A time that is meant to bring awareness about those who are on the autism spectrum was canceled at a private school in Palm Beach County, Florida, leaving some parents heartbroken and full of questions.

An email from the lead pastor at Trinity Christian Academy described recognizing Autism Awareness Week as "demonic."
Gallik said she was left in tears, and she'll be pulling her kids out of the school.
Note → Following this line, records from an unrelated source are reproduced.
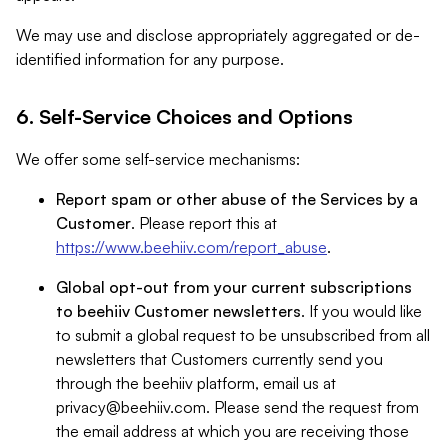
We may use and disclose appropriately aggregated or de-
identified information for any purpose.
6. Self-Service Choices and Options
We offer some self-service mechanisms:
Report spam or other abuse of the Services by a
Customer
. Please report this at
https://www.beehiiv.com/report_abuse
.
Global opt-out from your current subscriptions
to beehiiv Customer newsletters
. If you would like
to submit a global request to be unsubscribed from all
newsletters that Customers currently send you
through the beehiiv platform, email us at
privacy@beehiiv.com
. Please send the request from
the email address at which you are receiving those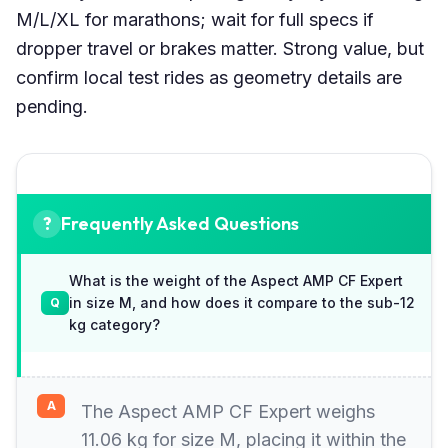
M/L/XL for marathons; wait for full specs if
dropper travel or brakes matter. Strong value, but
confirm local test rides as geometry details are
pending.
Frequently Asked Questions
What is the weight of the Aspect AMP CF Expert
in size M, and how does it compare to the sub-12
kg category?
The Aspect AMP CF Expert weighs
11.06 kg for size M, placing it within the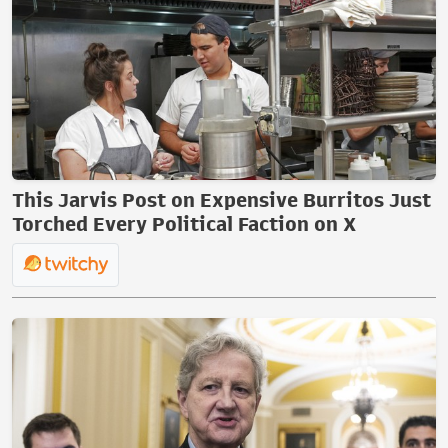
This Jarvis Post on Expensive Burritos Just
Torched Every Political Faction on X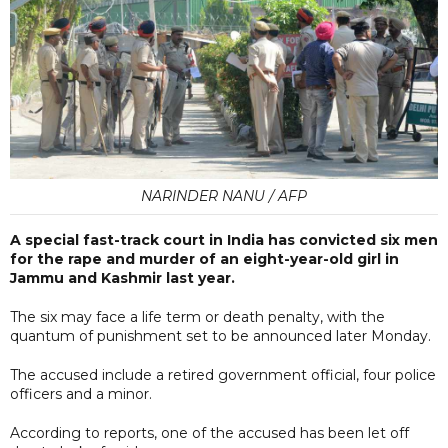
NARINDER NANU / AFP
A special fast-track court in India has convicted six men
for the rape and murder of an eight-year-old girl in
Jammu and Kashmir last year.
The six may face a life term or death penalty, with the
quantum of punishment set to be announced later Monday.
The accused include a retired government official, four police
officers and a minor.
According to reports, one of the accused has been let off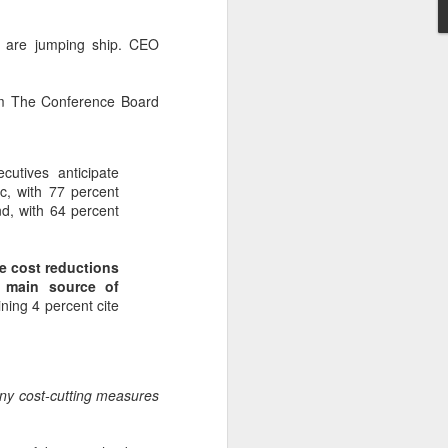
s are jumping ship. CEO
rom The Conference Board
cutives anticipate
c, with 77 percent
nd, with 64 percent
ve cost reductions
e main source of
ning 4 percent cite
y cost-cutting measures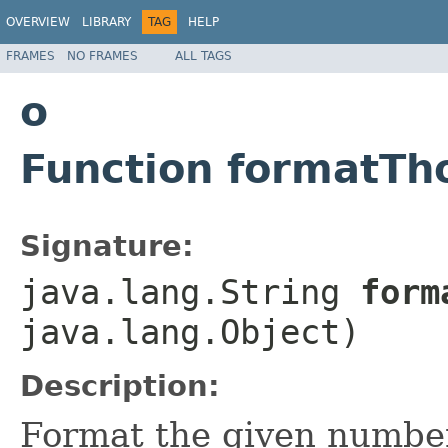
OVERVIEW
LIBRARY
TAG
HELP
FRAMES
NO FRAMES
ALL TAGS
o
Function formatTh
Signature:
java.lang.String
forma
java.lang.Object)
Description:
Format the given number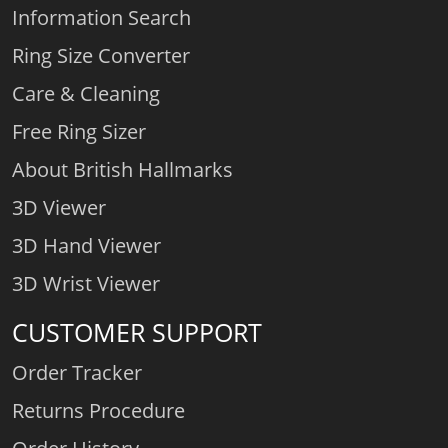
Information Search
Ring Size Converter
Care & Cleaning
Free Ring Sizer
About British Hallmarks
3D Viewer
3D Hand Viewer
3D Wrist Viewer
CUSTOMER SUPPORT
Order Tracker
Returns Procedure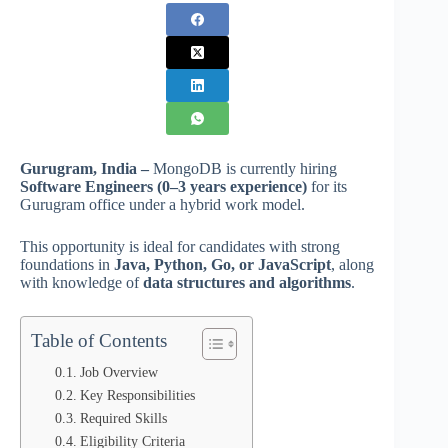
Gurugram, India –
MongoDB is currently hiring
Software Engineers (0–3 years experience)
for its
Gurugram office under a hybrid work model.
This opportunity is ideal for candidates with strong
foundations in
Java, Python, Go, or JavaScript
, along
with knowledge of
data structures and algorithms
.
Table of Contents
Job Overview
Key Responsibilities
Required Skills
Eligibility Criteria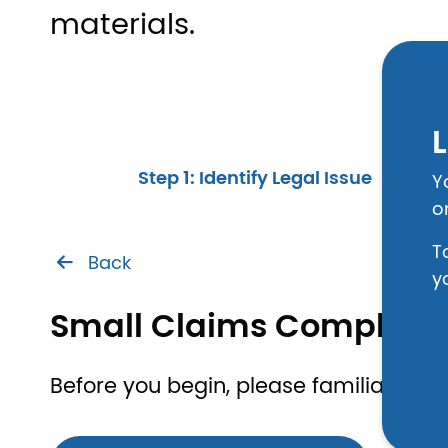
materials.
L
Step 1: Identify Legal Issue
Y
o
T
Back
y
Small Claims Complain
Before you begin, please familiarize yo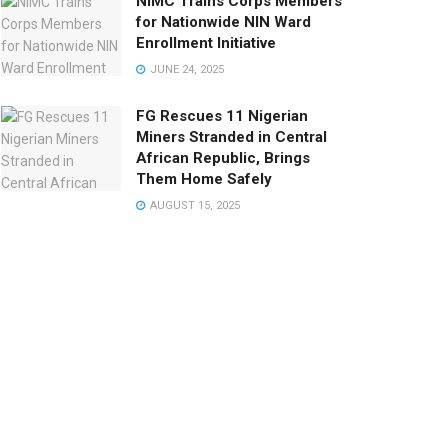
NIMC Trains Corps Members
for Nationwide NIN Ward
Enrollment Initiative
JUNE 24, 2025
FG Rescues 11 Nigerian
Miners Stranded in Central
African Republic, Brings
Them Home Safely
AUGUST 15, 2025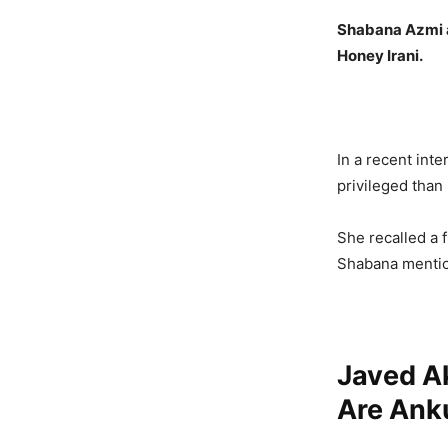
Shabana Azmi a
Honey Irani.
In a recent int
privileged than
She recalled a f
Shabana mention
Javed Ak
Are Anku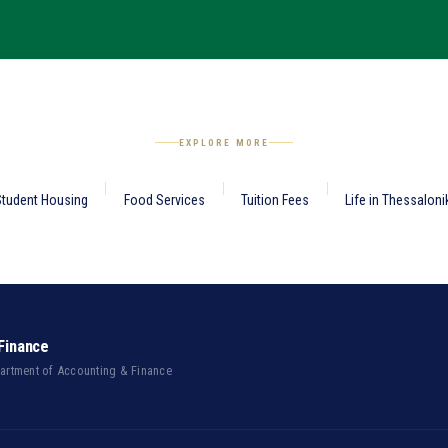
EXPLORE MORE
tudent Housing
Food Services
Tuition Fees
Life in Thessaloni
Finance
partment of Accounting & Finance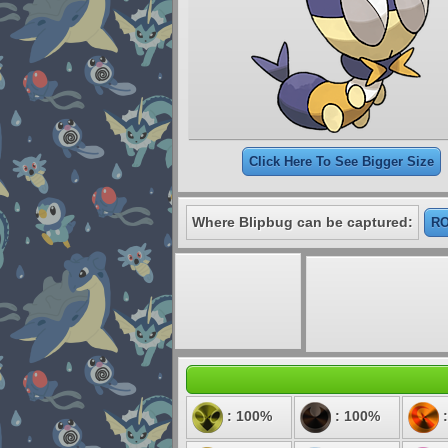
Click Here To See Bigger Size
Where Blipbug can be captured:
RO
: 100%
: 100%
: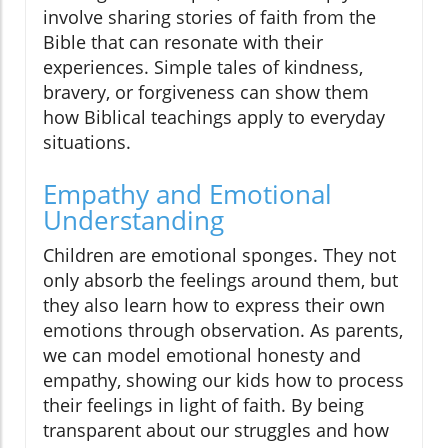
involve sharing stories of faith from the
Bible that can resonate with their
experiences. Simple tales of kindness,
bravery, or forgiveness can show them
how Biblical teachings apply to everyday
situations.
Empathy and Emotional
Understanding
Children are emotional sponges. They not
only absorb the feelings around them, but
they also learn how to express their own
emotions through observation. As parents,
we can model emotional honesty and
empathy, showing our kids how to process
their feelings in light of faith. By being
transparent about our struggles and how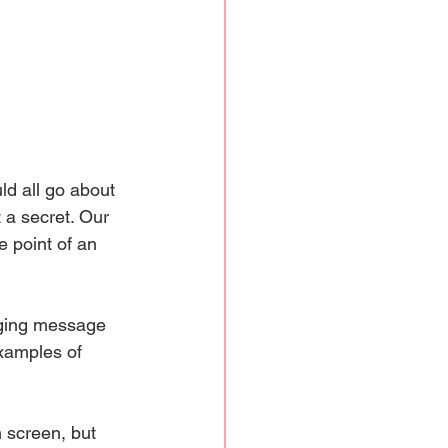
ld all go about 
 a secret. Our 
 point of an 
ging message 
xamples of 
 screen, but 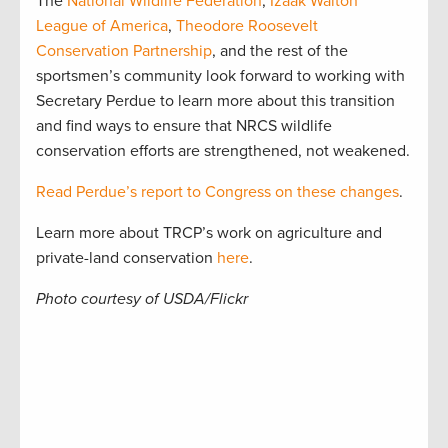
The
National Wildlife Federation
,
Izaak Walton
League of America
,
Theodore Roosevelt
Conservation Partnership
, and the rest of the
sportsmen’s community look forward to working with
Secretary Perdue to learn more about this transition
and find ways to ensure that NRCS wildlife
conservation efforts are strengthened, not weakened.
Read Perdue’s report to Congress on these changes
.
Learn more about TRCP’s work on agriculture and
private-land conservation
here
.
Photo courtesy of USDA/Flickr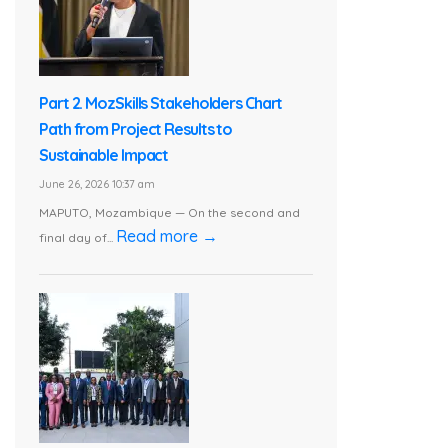
Part 2. MozSkills Stakeholders Chart
Path from Project Results to
Sustainable Impact
June 26, 2026 10:37 am
MAPUTO, Mozambique — On the second and
Read more →
final day of...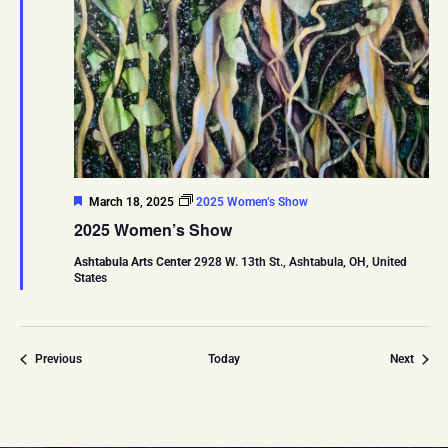
Featured
March 18, 2025
2025 Women’s Show
2025 Women’s Show
Ashtabula Arts Center
2928 W. 13th St., Ashtabula, OH, United
States
Events
Event
Previous
Today
Next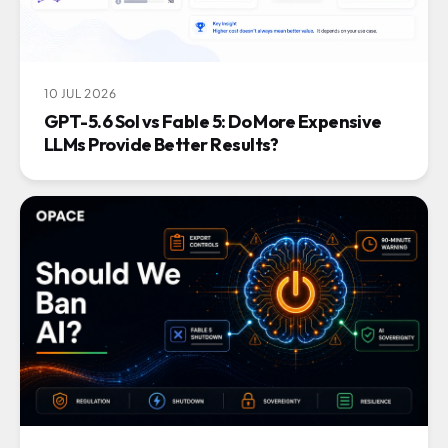
10 JUL 2026
GPT-5.6 Sol vs Fable 5: Do More Expensive
LLMs Provide Better Results?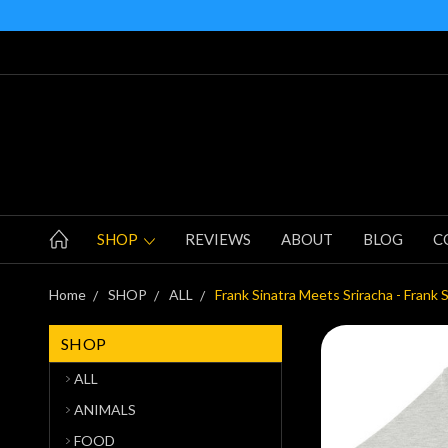
SHOP
REVIEWS
ABOUT
BLOG
C
Home
SHOP
ALL
Frank Sinatra Meets Sriracha - Frank 
SHOP
ALL
ANIMALS
FOOD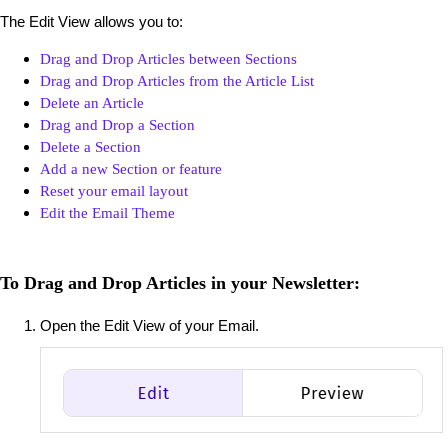
The Edit View allows you to:
Drag and Drop Articles between Sections
Drag and Drop Articles from the Article List
Delete an Article
Drag and Drop a Section
Delete a Section
Add a new Section or feature
Reset your email layout
Edit the Email Theme
To Drag and Drop Articles in your Newsletter:
Open the Edit View of your Email.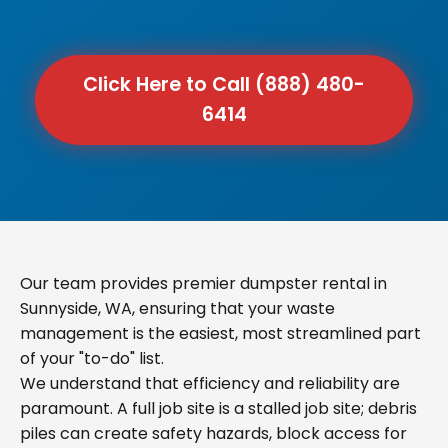
Click Here to Call (888) 480-
6414
Our team provides premier dumpster rental in
Sunnyside, WA, ensuring that your waste
management is the easiest, most streamlined part
of your "to-do" list.
We understand that efficiency and reliability are
paramount. A full job site is a stalled job site; debris
piles can create safety hazards, block access for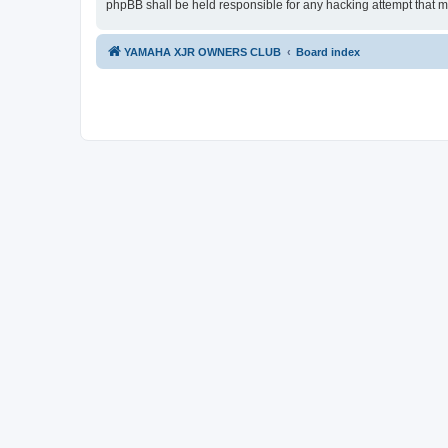
phpBB shall be held responsible for any hacking attempt that 
YAMAHA XJR OWNERS CLUB
Board index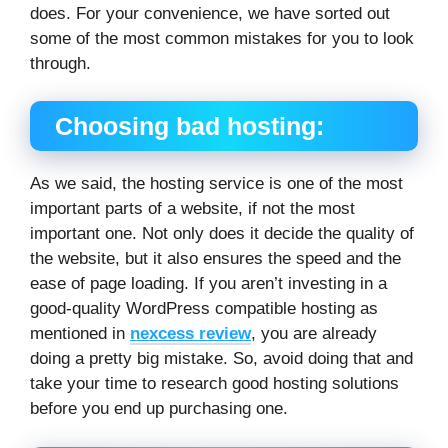
does. For your convenience, we have sorted out
some of the most common mistakes for you to look
through.
Choosing bad hosting:
As we said, the hosting service is one of the most
important parts of a website, if not the most
important one. Not only does it decide the quality of
the website, but it also ensures the speed and the
ease of page loading. If you aren’t investing in a
good-quality WordPress compatible hosting as
mentioned in
nexcess review
, you are already
doing a pretty big mistake. So, avoid doing that and
take your time to research good hosting solutions
before you end up purchasing one.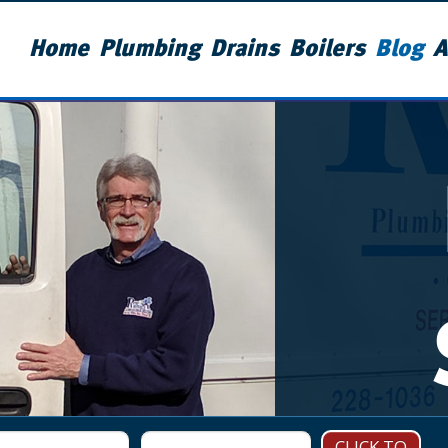
Home
Plumbing
Drains
Boilers
Blog
A
CLICK TO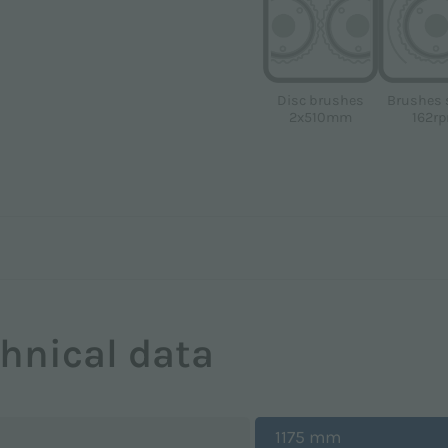
Disc brushes
Brushes 
2x510mm
162r
hnical data
1175 mm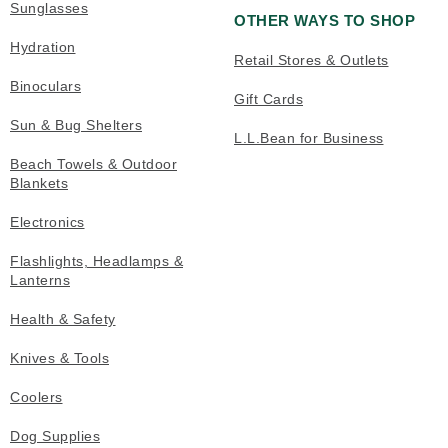
Sunglasses
OTHER WAYS TO SHOP
Hydration
Retail Stores & Outlets
Binoculars
Gift Cards
Sun & Bug Shelters
L.L.Bean for Business
Beach Towels & Outdoor
Blankets
Electronics
Flashlights, Headlamps &
Lanterns
Health & Safety
Knives & Tools
Coolers
Dog Supplies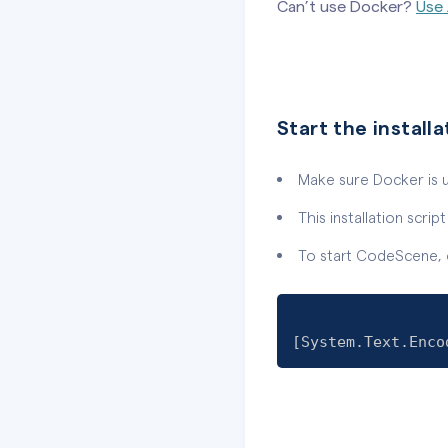
Can’t use Docker?
Use 
Start the installa
Make sure Docker is 
This installation scri
To start CodeScene, o
[
System.Text.Enco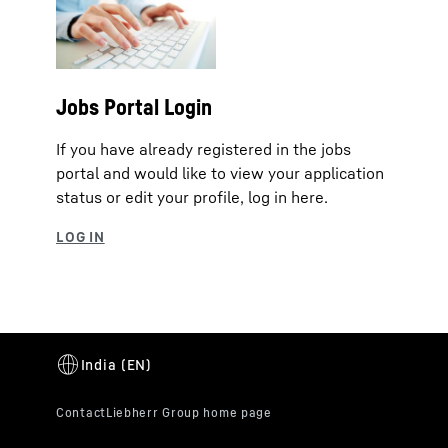
Jobs Portal Login
If you have already registered in the jobs
portal and would like to view your application
status or edit your profile, log in here.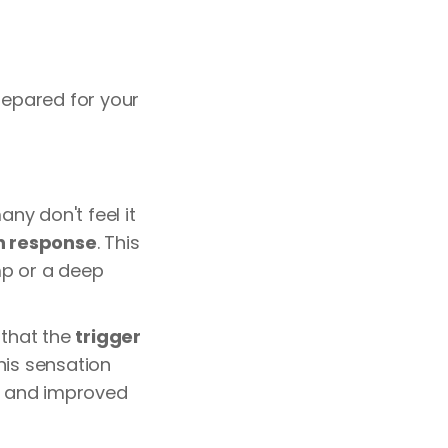
epared for your
any don't feel it
ch response
. This
amp or a deep
 that the
trigger
his sensation
ef and improved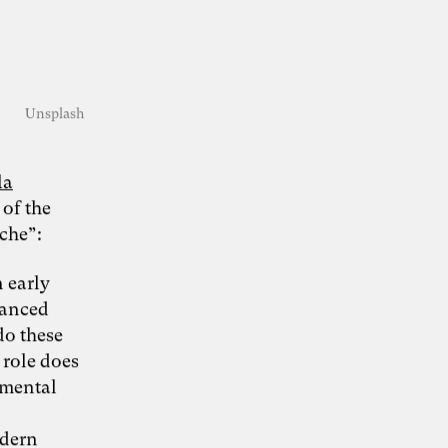
KI-Transformation
Unsplash
verantwortungsvoll
la
gestalten
 of the
che”:
“Wie Künstliche Intelligenz
30. Juni 2026
 early
Organisationen verändert – und warum
dvanced
Organisationsentwicklung dabei eine
Schlüsselrolle spielt” – Whitepaper von Dr.
do these
Simon Berkler (TheDive), Karoline Rütter
 role does
(Inspiring Minds) und Dr. Sevda Helpap
(Leuphana Universität Lüneburg)
 mental
Whitepaper hier kostenlos herunterladen
odern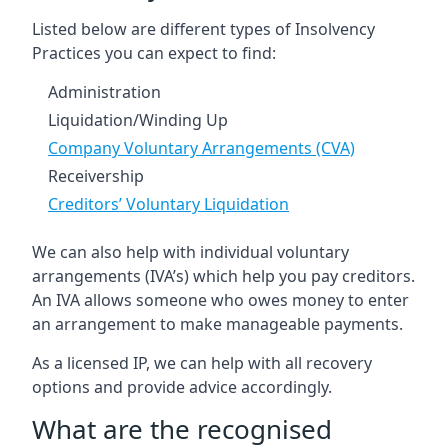
Listed below are different types of Insolvency
Practices you can expect to find:
Administration
Liquidation/Winding Up
Company Voluntary Arrangements (CVA)
Receivership
Creditors’ Voluntary Liquidation
We can also help with individual voluntary
arrangements (IVA’s) which help you pay creditors.
An IVA allows someone who owes money to enter
an arrangement to make manageable payments.
As a licensed IP, we can help with all recovery
options and provide advice accordingly.
What are the recognised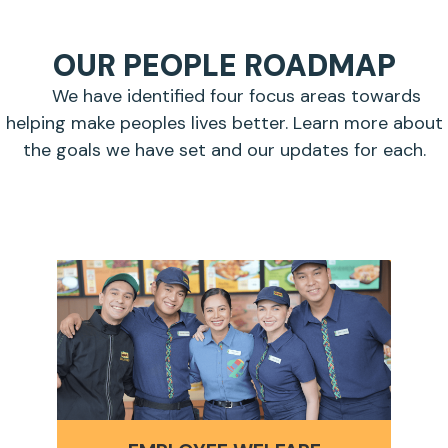
OUR PEOPLE ROADMAP
We have identified four focus areas towards
helping make peoples lives better. Learn more about
the goals we have set and our updates for each.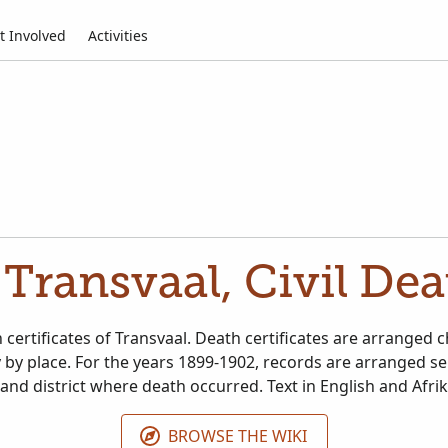
t Involved
Activities
 Transvaal, Civil De
 certificates of Transvaal. Death certificates are arranged 
y by place. For the years 1899-1902, records are arranged se
nd district where death occurred. Text in English and Afri
BROWSE THE WIKI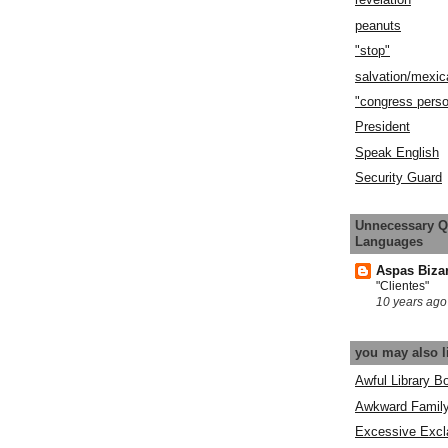
peanuts
"stop"
salvation/mexic
"congress pers
President
Speak English
Security Guard
Unnecessary Q
Languages
Aspas Biza
"Clientes"
10 years ago
you may also l
Awful Library B
Awkward Famil
Excessive Excl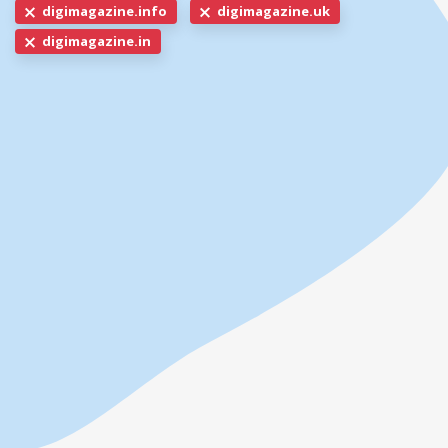
digimagazine.info
digimagazine.uk
digimagazine.in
"The email comes, and I feel like my heart stops beating because not once but twice he says that wearing this title of autism is demonic. And my mouth was on the floor," Gallik said. "I'm offended as a Christian because I feel that he is using the Bible for his own interpretation. And his interpretation is offensive. Not just to my son but to any child, adult afflicted with autism. Breaks my heart. It breaks my heart."
the activities planned that got stopped?
"We were supposed to have 'wear blue' for World Autism Day. We were going do tie dye for celebrate neurodiversity, all fun things that just would have had kids learning a little bit more about autism and how to speak and act with their friends who have it," Gallik said. "Miles has started saying he doesn't belong in his class, and I just tell him that God made him perfectly. And this was a plan all along, and we just have to walk in it and know he's a smart boy and everyone who meets him loves him."
https://www.msn.com/en-us/news/us/p...p&cvid=eab4df6388d14a13cc289b173676b4c1&ei=54
 
I just had one of those ridiculous convos on whatsapp - a medium that confounds meaningful discussion and is fraught with misunderstandings. However... the brief few lines did throw light on something I've experienced and then thought "It's probably just me". If I had an ASD tutor they'd give me a D- for that thought "just me". Turns out my whatsapp friend is getting therapy for exactly the same problem, namely 'Once you've been diagnosed, your autism gets worse.'
I did not know that, but why should I be unique in the magical world of ASD to think I was the only one to have noticed that effect?!
I'd better stop as I have a visual migraine starting, which are a blast but makes typing tricky.

ETA
Now supper is done and vision returned to normal, I can explain a little more.
In the light of my ASD diagnosis it took me around 18mths to process my memories in particular. Since then I've begun to give myself permission to do what suits me, rather than squeezing myself into NT expectations.
So now, if I feel uncomfortable about going to a gathering where there will be crowds of people doing what they do, then I'll simply say 'Nope, sorry.' Before I might have felt obliged to go out of politeness. That doesn't mean I go round being blunt and rude but if it takes me two days to recover from being in that people-breathing-on-me-hellhole then too bad: I know what makes me happy and my happiness is more important than a host who won't even notice I'm not there.
I'll let myself play in a less constrained way too. If I'm on my own and feel like stimming, then I will. Previously I would have worried I was going mad or that someone might see me. I still worry a little I might be seen, but fuck em.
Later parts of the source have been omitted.